- Published on
TabSTAR: A Foundation Tabular Model With Semantically Target-Aware Representations
Summary
The authors propose TabSTAR, a foundation model that brings together text and table structure. Similar to TP-BERTa, each cell is transformed into a single token that encompasses both the cell value and the column name. The authors introduce a unified classification head that allows for cross-table training without learning task-specific heads.
Approach
Architecture

TabSTAR Architecture
Verbalization
- Serialize the cells into a some text, e.g. "column_name: cell_value".
- For numericals, apply binning (10 quantiles), and use the scale-aware text for the text part (e.g.

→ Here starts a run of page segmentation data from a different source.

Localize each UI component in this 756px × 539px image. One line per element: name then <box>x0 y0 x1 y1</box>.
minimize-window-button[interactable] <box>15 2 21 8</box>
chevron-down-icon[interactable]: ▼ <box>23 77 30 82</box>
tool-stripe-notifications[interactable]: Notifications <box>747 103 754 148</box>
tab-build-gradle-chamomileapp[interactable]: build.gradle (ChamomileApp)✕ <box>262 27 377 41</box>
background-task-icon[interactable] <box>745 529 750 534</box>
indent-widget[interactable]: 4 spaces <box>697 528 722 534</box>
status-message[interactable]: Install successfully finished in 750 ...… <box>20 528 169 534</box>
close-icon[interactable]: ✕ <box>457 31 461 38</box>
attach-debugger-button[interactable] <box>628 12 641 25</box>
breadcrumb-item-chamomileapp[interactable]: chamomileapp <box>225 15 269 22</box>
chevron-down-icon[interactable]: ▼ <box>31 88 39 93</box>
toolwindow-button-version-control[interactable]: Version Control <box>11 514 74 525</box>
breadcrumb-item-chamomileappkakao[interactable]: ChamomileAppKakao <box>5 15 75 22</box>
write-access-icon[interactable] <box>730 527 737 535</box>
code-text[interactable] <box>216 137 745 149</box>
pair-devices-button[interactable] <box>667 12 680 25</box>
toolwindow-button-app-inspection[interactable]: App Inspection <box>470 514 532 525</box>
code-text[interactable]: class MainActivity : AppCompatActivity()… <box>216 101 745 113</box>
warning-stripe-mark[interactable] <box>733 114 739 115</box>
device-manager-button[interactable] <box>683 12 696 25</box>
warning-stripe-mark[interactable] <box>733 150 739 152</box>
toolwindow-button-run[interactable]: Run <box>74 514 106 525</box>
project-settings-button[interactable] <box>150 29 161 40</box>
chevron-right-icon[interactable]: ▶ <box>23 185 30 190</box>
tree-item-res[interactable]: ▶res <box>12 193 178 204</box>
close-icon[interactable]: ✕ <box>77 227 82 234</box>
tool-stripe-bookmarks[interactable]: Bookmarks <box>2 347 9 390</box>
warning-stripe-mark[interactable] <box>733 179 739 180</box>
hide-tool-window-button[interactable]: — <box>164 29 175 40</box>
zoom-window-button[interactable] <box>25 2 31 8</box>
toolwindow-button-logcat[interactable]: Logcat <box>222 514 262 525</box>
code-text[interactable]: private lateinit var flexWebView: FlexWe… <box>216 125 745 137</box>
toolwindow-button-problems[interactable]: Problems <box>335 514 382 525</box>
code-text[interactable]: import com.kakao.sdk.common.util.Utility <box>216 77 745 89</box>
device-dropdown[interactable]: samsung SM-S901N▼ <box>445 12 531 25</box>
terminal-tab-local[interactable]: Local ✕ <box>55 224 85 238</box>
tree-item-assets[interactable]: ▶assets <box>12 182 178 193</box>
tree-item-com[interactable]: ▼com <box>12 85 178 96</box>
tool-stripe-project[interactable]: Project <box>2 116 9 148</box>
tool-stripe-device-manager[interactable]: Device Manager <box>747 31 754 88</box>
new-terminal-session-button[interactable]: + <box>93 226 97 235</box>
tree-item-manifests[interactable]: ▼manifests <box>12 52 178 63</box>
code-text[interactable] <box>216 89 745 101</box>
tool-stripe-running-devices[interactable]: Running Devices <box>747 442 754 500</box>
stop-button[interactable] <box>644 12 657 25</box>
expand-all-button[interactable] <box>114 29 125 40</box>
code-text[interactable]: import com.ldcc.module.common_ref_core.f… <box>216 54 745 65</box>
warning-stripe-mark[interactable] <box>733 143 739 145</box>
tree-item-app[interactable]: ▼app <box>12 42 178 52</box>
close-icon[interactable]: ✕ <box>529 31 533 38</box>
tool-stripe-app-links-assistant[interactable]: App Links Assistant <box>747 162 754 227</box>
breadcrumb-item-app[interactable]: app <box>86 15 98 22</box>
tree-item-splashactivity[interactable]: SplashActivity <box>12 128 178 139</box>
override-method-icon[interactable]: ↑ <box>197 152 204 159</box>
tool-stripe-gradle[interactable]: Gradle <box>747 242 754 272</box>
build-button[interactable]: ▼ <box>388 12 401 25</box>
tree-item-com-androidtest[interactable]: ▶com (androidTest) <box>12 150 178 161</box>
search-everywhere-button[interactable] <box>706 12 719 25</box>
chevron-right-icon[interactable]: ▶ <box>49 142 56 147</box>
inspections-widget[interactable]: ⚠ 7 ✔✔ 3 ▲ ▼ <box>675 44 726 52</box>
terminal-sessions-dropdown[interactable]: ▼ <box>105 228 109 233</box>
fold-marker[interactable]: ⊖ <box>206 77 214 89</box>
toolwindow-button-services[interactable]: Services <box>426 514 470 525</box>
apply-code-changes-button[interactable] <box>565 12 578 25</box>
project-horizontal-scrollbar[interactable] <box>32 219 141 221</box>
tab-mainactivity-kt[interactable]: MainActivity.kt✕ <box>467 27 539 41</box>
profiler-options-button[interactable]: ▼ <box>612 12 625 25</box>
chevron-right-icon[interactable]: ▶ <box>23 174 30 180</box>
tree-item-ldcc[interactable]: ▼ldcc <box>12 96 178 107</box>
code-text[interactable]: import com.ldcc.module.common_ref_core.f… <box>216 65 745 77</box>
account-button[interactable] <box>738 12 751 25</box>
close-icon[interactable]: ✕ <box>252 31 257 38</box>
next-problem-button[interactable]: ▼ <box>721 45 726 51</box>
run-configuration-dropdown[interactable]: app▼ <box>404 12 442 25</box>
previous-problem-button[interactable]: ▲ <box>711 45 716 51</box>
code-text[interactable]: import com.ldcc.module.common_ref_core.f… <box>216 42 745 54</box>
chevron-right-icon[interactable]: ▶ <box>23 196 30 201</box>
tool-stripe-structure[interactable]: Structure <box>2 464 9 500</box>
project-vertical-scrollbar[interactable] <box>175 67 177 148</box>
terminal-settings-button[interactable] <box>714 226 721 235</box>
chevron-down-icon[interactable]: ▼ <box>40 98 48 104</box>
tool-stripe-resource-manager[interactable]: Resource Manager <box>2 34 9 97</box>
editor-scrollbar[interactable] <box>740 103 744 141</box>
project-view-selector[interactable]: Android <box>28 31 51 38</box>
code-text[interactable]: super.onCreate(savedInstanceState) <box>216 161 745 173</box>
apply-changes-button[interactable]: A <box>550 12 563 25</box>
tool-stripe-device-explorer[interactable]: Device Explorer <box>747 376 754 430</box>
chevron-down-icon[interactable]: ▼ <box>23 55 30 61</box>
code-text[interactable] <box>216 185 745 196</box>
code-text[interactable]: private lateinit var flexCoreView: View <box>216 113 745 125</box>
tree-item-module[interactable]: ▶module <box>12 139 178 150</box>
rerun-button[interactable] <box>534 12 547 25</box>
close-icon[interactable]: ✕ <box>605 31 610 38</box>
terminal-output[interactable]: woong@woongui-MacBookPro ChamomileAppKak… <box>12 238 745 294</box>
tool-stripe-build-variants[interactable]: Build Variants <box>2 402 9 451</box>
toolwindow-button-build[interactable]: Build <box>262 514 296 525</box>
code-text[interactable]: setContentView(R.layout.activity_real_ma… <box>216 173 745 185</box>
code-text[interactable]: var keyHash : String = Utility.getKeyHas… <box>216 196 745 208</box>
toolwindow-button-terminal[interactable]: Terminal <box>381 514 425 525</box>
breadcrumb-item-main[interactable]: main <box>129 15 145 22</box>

Age: 40–50 (Quantile 50–60%)
) - Also, learn magnitude-aware embeddings for each bin.
Text Encoding
- Use e5 model to get the embeddings of the tokens and apply attention.
- The e5 model is also lightly fine-tuned (top layers).
- A single layer transformer block is then used to now "fuse" the embeddings into a single one. (similar to IFA module)
Classification
- The sequence, where each token is a cell, is then passed through a 6-layer transformer that maps the "interaction" between the cells.
- The label tokens of the resulting sequence are then used as input to a linear classifier head.
- The single linear layer turns each label token into a logit.
- The labels are added to the input sequence after all the row information.
Experiments
Training Data
- Manually curated 350 tabular datasets (253 classification, 97 regression
Evaluation Data
Baselines
- TabPFNv2 (closed-source text version), CARTE
Findings
- TabSTAR is strong on classification tasks
- TabPFNv2 comes very close on < 10k samples, but in the larger datasets, the gap is larger.
- TabPFNv2 does better on regression compared to other NN-based methods. But GBDTs are still much better.
- Fine-tuning the encoder (e5) leads to better performance.
- The results show that unfreezing the top 9 layers actually leads to worse performance than 6 or 3, but the authors think that this is due to lack of data.
- Pre-training is significantly better than training from scratch.
- Adding both the quantile name (string) and quantile vector (learnable param) is better than using only one of them.